» **ASSIGNMENT**
Starting with the line that has "FCC Applications" in the records below and stopping after the line that has "lineHeightMode", output every line exactly and nothing else; skip pictures.

» **EXTRACTED DATA**

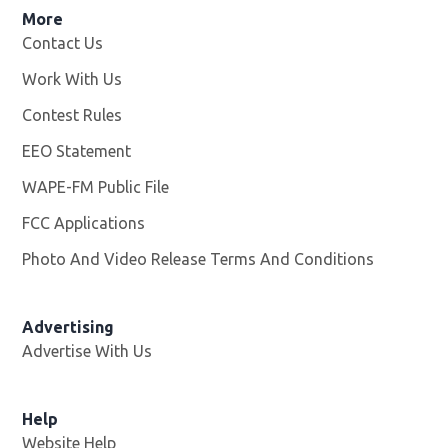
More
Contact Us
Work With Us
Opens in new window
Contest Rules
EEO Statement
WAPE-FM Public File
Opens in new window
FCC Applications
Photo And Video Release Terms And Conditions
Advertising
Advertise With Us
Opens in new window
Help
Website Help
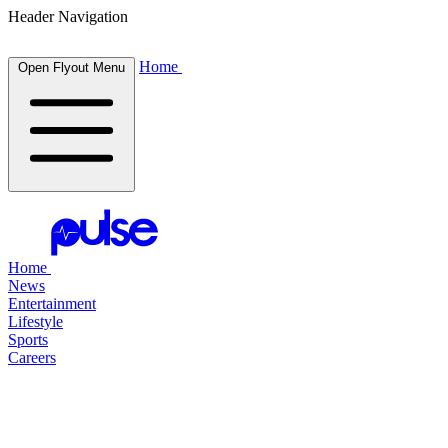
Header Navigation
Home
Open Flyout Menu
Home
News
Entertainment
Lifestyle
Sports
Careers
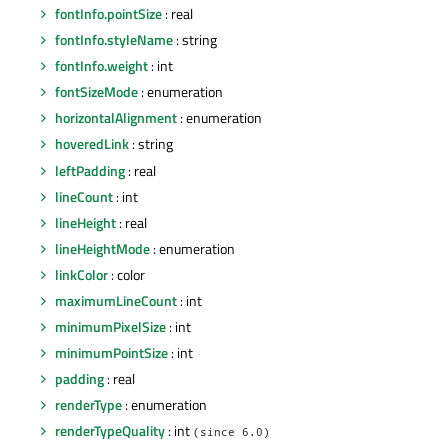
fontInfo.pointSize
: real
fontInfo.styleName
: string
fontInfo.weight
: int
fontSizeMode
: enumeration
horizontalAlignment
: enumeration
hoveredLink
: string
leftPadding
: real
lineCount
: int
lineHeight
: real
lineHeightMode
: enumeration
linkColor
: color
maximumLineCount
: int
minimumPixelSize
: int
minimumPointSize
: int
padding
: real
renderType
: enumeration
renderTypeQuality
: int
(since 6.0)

---

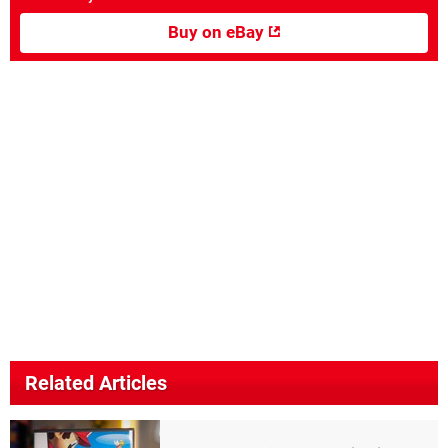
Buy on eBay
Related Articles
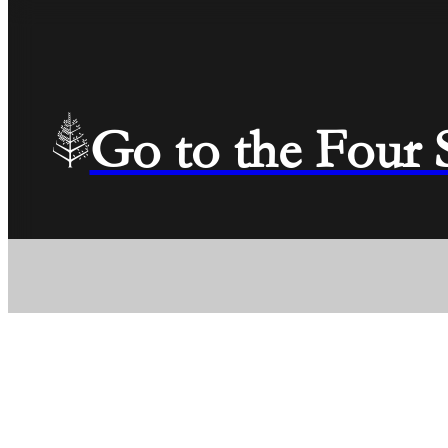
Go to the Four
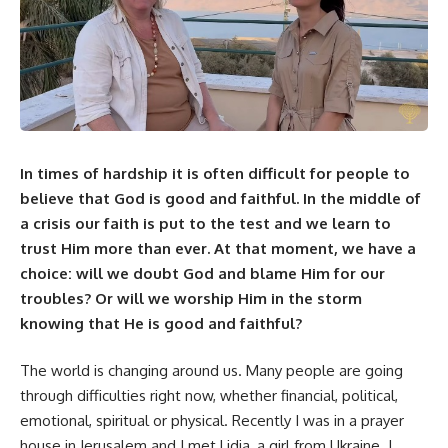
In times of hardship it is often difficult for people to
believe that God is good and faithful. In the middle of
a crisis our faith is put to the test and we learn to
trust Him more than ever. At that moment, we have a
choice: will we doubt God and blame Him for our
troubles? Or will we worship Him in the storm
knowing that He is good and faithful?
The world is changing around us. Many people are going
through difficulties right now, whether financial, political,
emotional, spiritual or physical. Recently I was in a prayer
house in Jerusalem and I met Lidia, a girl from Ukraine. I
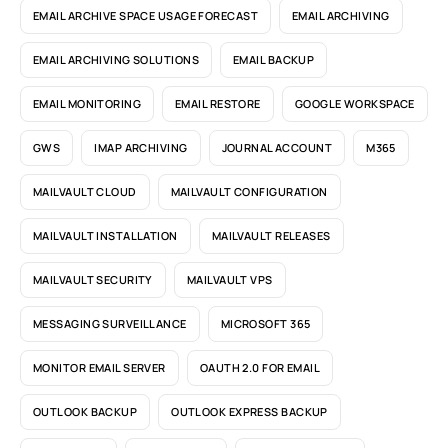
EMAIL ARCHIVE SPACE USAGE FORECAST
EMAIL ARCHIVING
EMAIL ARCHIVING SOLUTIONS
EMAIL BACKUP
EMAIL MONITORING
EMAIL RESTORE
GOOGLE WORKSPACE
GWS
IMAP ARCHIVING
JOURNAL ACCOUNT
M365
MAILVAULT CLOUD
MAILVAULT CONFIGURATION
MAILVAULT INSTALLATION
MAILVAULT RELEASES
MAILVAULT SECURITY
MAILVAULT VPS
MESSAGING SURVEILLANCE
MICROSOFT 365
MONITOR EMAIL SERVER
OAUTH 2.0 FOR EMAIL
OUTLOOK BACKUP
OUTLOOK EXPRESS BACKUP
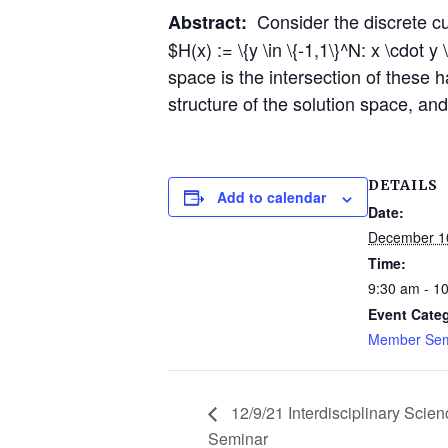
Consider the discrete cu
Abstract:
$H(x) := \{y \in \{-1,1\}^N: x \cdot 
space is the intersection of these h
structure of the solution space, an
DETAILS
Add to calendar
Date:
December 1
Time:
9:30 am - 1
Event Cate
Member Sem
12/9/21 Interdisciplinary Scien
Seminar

» **ANSWER TO THE PROBLEM**
FCC Applications
Photo And Video Release Terms And Conditions
Advertising
Advertise With Us
Opens in new window
Help
Website Help
Header Navigation
Home
Open Flyout Menu
Home
News
Entertainment
Lifestyle
Sports
Careers
fontInfo.pointSize
: real
fontInfo.styleName
: string
fontInfo.weight
: int
fontSizeMode
: enumeration
horizontalAlignment
: enumeration
hoveredLink
: string
leftPadding
: real
lineCount
: int
lineHeight
: real
lineHeightMode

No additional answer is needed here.